The fact that Jesus wept reveals something essential to us about who Jesus is and therefore about who God is. Even though Jesus knew all would be well, still he mourned and grieved over the loss of his friend. Still he was moved with compassion and cried with Mary and Martha. His divine power to raise the dead did not insulate him from human sadness. Jesus felt it all. God is affected by our sadness, by the suffering of this world, just as much as we are. God chooses to join us in our weeping, to join us in our suffering, to join us in experiencing the brokenness of this world.


John reports this detail that Jesus wept, not only because it happened, but because of what it reveals to us about Jesus.
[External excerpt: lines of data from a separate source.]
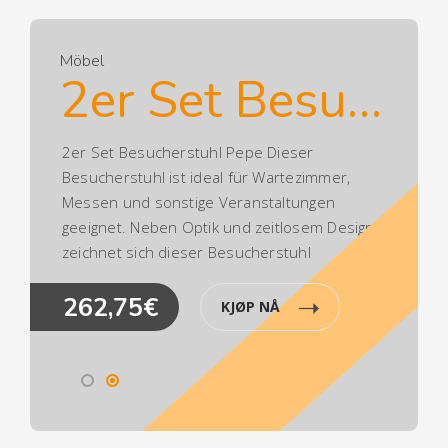
Möbel
2er Set Besucherstuhl Pepe
2er Set Besucherstuhl Pepe Dieser
Besucherstuhl ist ideal für Wartezimmer,
Messen und sonstige Veranstaltungen
geeignet. Neben Optik und zeitlosem Design
zeichnet sich dieser Besucherstuhl
besonders durch seine ergonomisch
262,75€
geformte Sitzfläche aus, die auch längere
KJØP NÅ
Sitzphasen nicht anstrengend werden
lässt.Ca. Maße:Gesamthöhe: 87
cmGesamtbreite: 43 cmGesamttiefe: 47
cmSitzhöhe: 45 cmSitzfläche (BxT): 40 x 36
cmMax. Belastbarkeit: 120 kgGewicht: 4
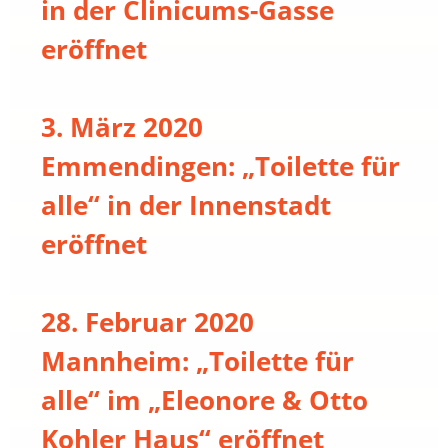
in der Clinicums-Gasse
eröffnet
3. März 2020
Emmendingen: „Toilette für
alle“ in der Innenstadt
eröffnet
28. Februar 2020
Mannheim: „Toilette für
alle“ im „Eleonore & Otto
Kohler Haus“ eröffnet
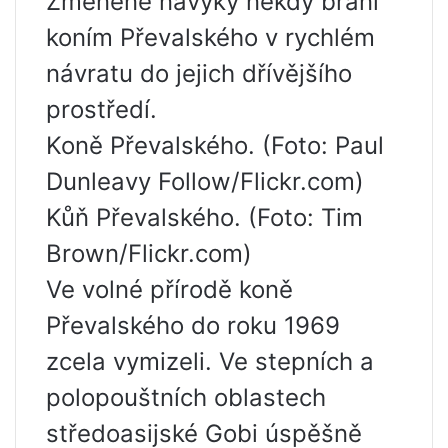
Změněné návyky někdy brání
koním Převalského v rychlém
návratu do jejich dřívějšího
prostředí.
Koně Převalského. (Foto: Paul
Dunleavy Follow/Flickr.com)
Kůň Převalského. (Foto: Tim
Brown/Flickr.com)
Ve volné přírodě koně
Převalského do roku 1969
zcela vymizeli. Ve stepních a
polopouštních oblastech
středoasijské Gobi úspěšně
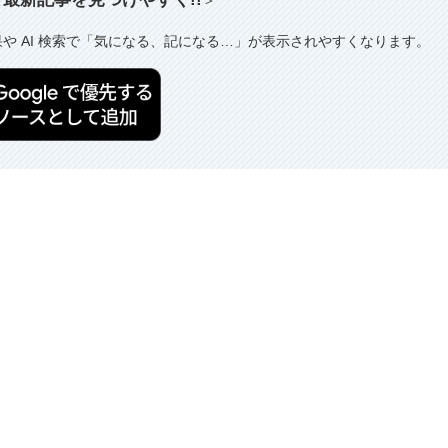
果や AI 検索で「気になる、記になる…」が表示されやすくなります。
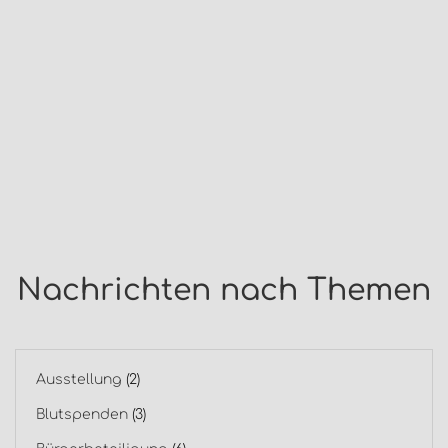
Nachrichten nach Themen
Ausstellung
(2)
Blutspenden
(3)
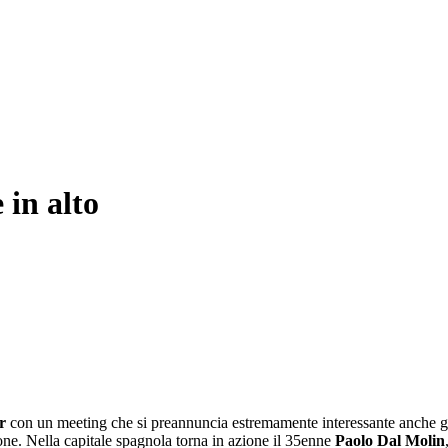
in alto
r
con un meeting che si preannuncia estremamente interessante anche graz
one. Nella capitale spagnola torna in azione il 35enne
Paolo Dal Molin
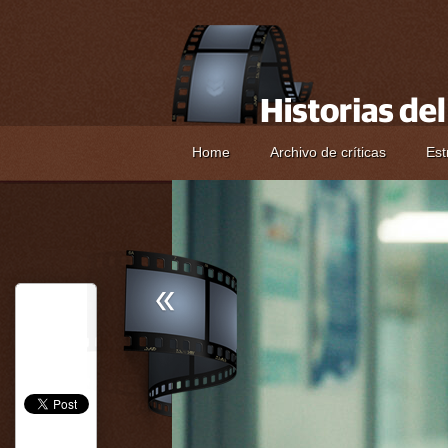
Home
Archivo de críticas
Est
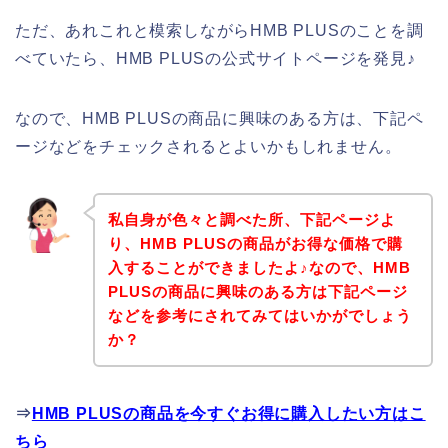
ただ、あれこれと模索しながらHMB PLUSのことを調
べていたら、HMB PLUSの公式サイトページを発見♪
なので、HMB PLUSの商品に興味のある方は、下記ペ
ージなどをチェックされるとよいかもしれません。
私自身が色々と調べた所、下記ページよ
り、HMB PLUSの商品がお得な価格で購
入することができましたよ♪なので、HMB
PLUSの商品に興味のある方は下記ページ
などを参考にされてみてはいかがでしょう
か？
⇒
HMB PLUSの商品を今すぐお得に購入したい方はこ
ちら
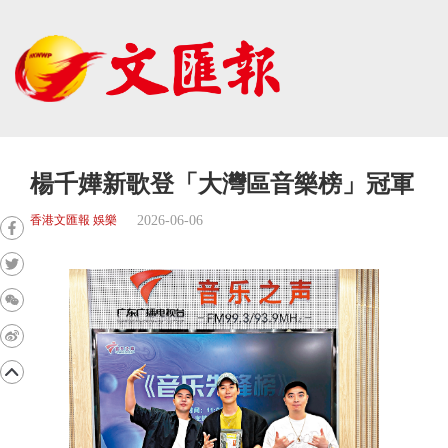
楊千嬅新歌登「大灣區音樂榜」冠軍
2026-06-06
香港文匯報 娛樂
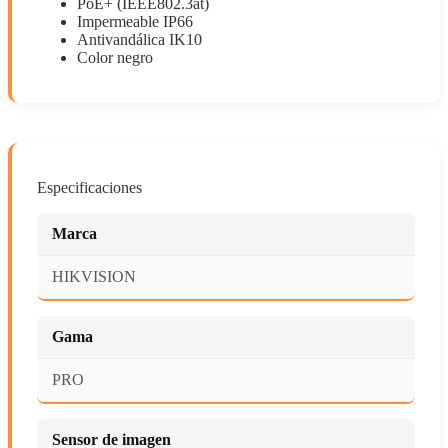
PoE+ (IEEE802.3at)
Impermeable IP66
Antivandálica IK10
Color negro
Especificaciones
Marca
HIKVISION
Gama
PRO
Sensor de imagen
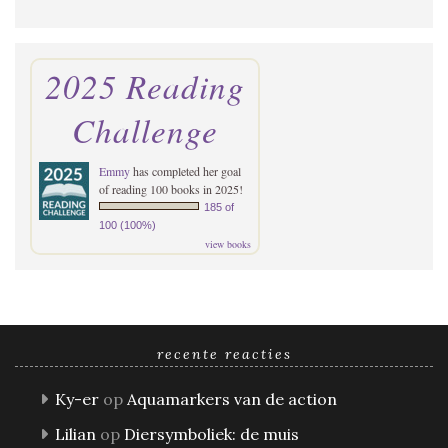
2025 Reading
Challenge
Emmy
has completed her goal
of reading 100 books in 2025!
185 of
100 (100%)
view books
recente reacties
Ky-er
op
Aquamarkers van de action
Lilian
op
Diersymboliek: de muis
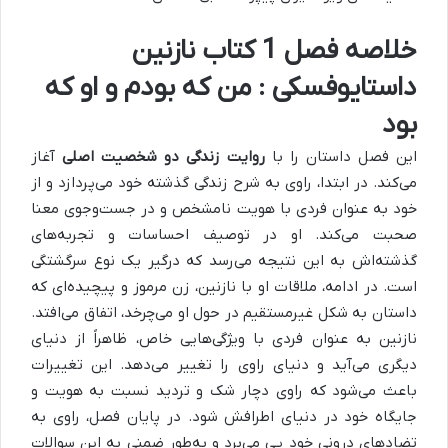
خلاصه فصل 1 کتاب نازنین
داستایوفسکی : من که بودم و او که
بود
این فصل داستان را با
روایت زندگی دو شخصیت اصلی
آغاز
می‌کند. در ابتدا، راوی به شرح زندگی گذشته خود می‌پردازد و از
خود به عنوان فردی با هویت نامشخص و در جست‌وجوی معنا
صحبت می‌کند. او در توصیف احساسات و تجربه‌های
گذشته‌اش به این نتیجه می‌رسد که درگیر یک نوع سرگشتگی
است. در ادامه، ملاقات او با نازنین، زن مرموز و پیچیده‌ای که
داستان به شکل غیرمستقیم در حول او می‌چرخد، اتفاق می‌افتد.
نازنین به عنوان فردی با ویژگی‌هایی خاص، ظاهراً از دنیای
دیگری می‌آید و دنیای راوی را تغییر می‌دهد. این تغییرات
باعث می‌شود که راوی دچار شک و تردید نسبت به هویت و
جایگاه خود در دنیای اطرافش شود. در پایان فصل، راوی به
تضادهای درونی خود پی می‌برد و به‌طور ضمنی به این سوالات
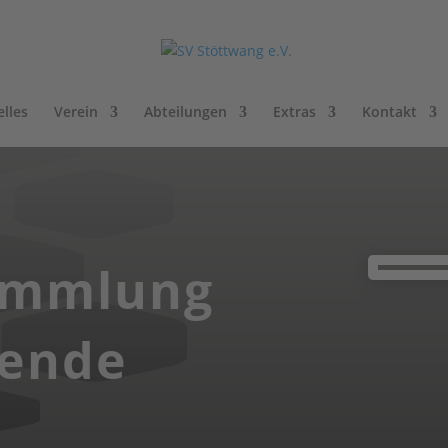
lles
Verein
Abteilungen
Extras
Kontakt
ammlung
ende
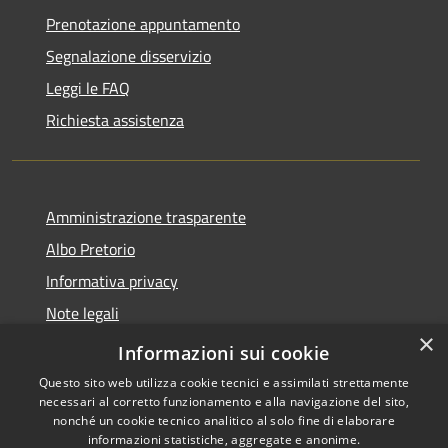
Prenotazione appuntamento
Segnalazione disservizio
Leggi le FAQ
Richiesta assistenza
Amministrazione trasparente
Albo Pretorio
Informativa privacy
Note legali
×
Dichiarazione di accessibilità
Informazioni sui cookie
Questo sito web utilizza cookie tecnici e assimilati strettamente
necessari al corretto funzionamento e alla navigazione del sito,
nonché un cookie tecnico analitico al solo fine di elaborare
informazioni statistiche, aggregate e anonime.
RSS
Copyright © 2026 • Comune di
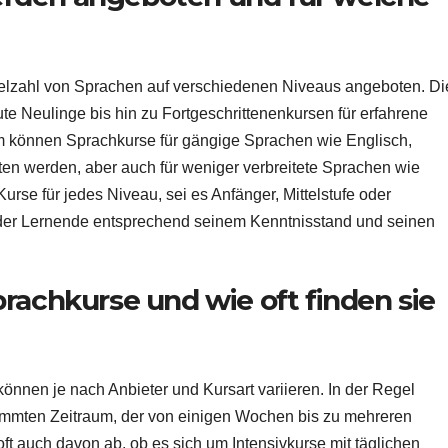
ielzahl von Sprachen auf verschiedenen Niveaus angeboten. Di
te Neulinge bis hin zu Fortgeschrittenenkursen für erfahrene
 können Sprachkurse für gängige Sprachen wie Englisch,
en werden, aber auch für weniger verbreitete Sprachen wie
urse für jedes Niveau, sei es Anfänger, Mittelstufe oder
jeder Lernende entsprechend seinem Kenntnisstand und seinen
rachkurse und wie oft finden sie
nnen je nach Anbieter und Kursart variieren. In der Regel
timmten Zeitraum, der von einigen Wochen bis zu mehreren
t auch davon ab, ob es sich um Intensivkurse mit täglichen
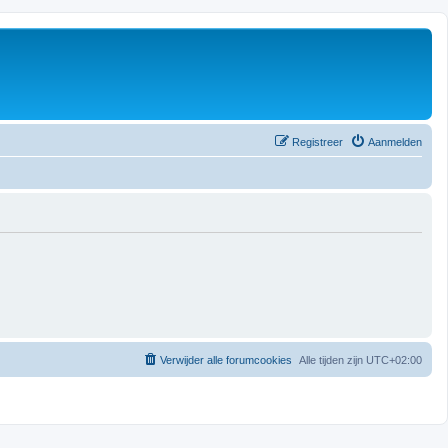
Registreer
Aanmelden
Verwijder alle forumcookies
Alle tijden zijn
UTC+02:00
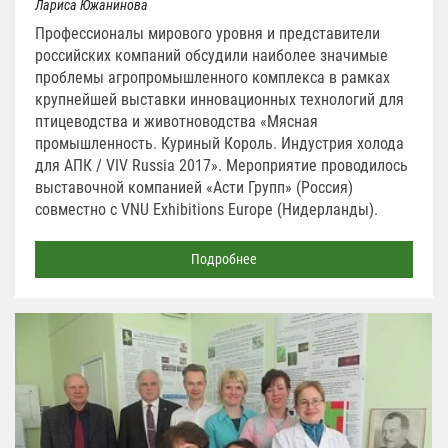
Лариса Южанинова
Профессионалы мирового уровня и представители
российских компаний обсудили наиболее значимые
проблемы агропромышленного комплекса в рамках
крупнейшей выставки инновационных технологий для
птицеводства и животноводства «Мясная
промышленность. Куриный Король. Индустрия холода
для АПК / VIV Russia 2017». Мероприятие проводилось
выставочной компанией «Асти Групп» (Россия)
совместно с VNU Exhibitions Europe (Нидерланды).
Подробнее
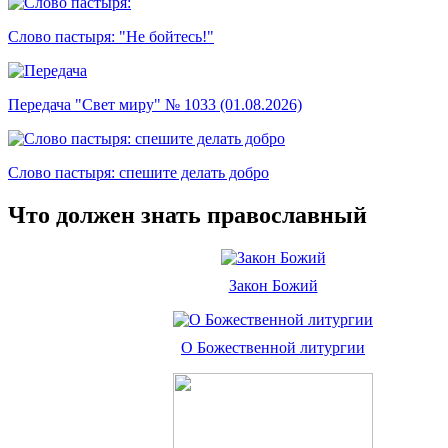
Слово пастыря: "Не бойтесь!"
Передача "Свет миру" № 1033 (01.08.2026)
Слово пастыря: спешите делать добро
Что должен знать православный
Закон Божий
О Божественной литургии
Jesus wept because he was human. Jesus wept because he was genuinely affected by sorrow and grief. Jesus wept because he loved Lazarus and Mary and Martha. Jesus wept with them and Jesus weeps with us.


Jesus is present in our grief and sadness too. God does not spare us from sorrow. Clearly, suffering and sadness are an integral part of the human experience. But God does not leave us to experience it alone. God is with us in our trials. God is with us in our grieving. God is with us in our suffering. God is with us in the most terrible moments of our lives. And if Jesus weeping does not demonstrate that clearly enough, wait 12 days to see the ultimate revealing of who Jesus is when we see him lifted onto the cross. That is another clear sign of who God is. Of how God relates to this world. Of how God enters into this world of sin and suffering and death, and literally draws the consequences of sin and evil to himself in order to save this suffering world. God does not just sit on the sidelines while we suffer; God enters the fray, abords the chaos, and takes up the cross.


And we know that the cross is not the end. The empty tomb awaits. The glory of the Resurrection. As Jesus told Martha, “I am the Resurrection and the Life.” Suffering and death do not have the last word. Jesus raised Lazarus from the dead. And Jesus himself rose again. And this is a sign to us all of the gift of eternal life. Because Jesus is the Resurrection and the Life. And we know that because he lives, we shall live also.


That doesn’t mean we won’t encounter suffering in our lives. It doesn’t mean we will never weep or have moments of grief and sorrow. But it does mean that we can know with certainty that even in those most terrible moments, Jesus is with us, weeping with us, and moving us from death to resurrection. That doesn’t take away our pain, but it can allow us to move through it, to not be destroyed by it, and to have the courage to journey through death to resurrection.


As we enter into the magnitude of Holy Week, which begins next Sunday, let us remember the signs from this passage. The signs that demonstrate who Jesus is. That he is the one who weeps with us, dies for us, and raises us to eternal life.


In the name of the Father, and of the Son, and of the Holy Spirit. Amen.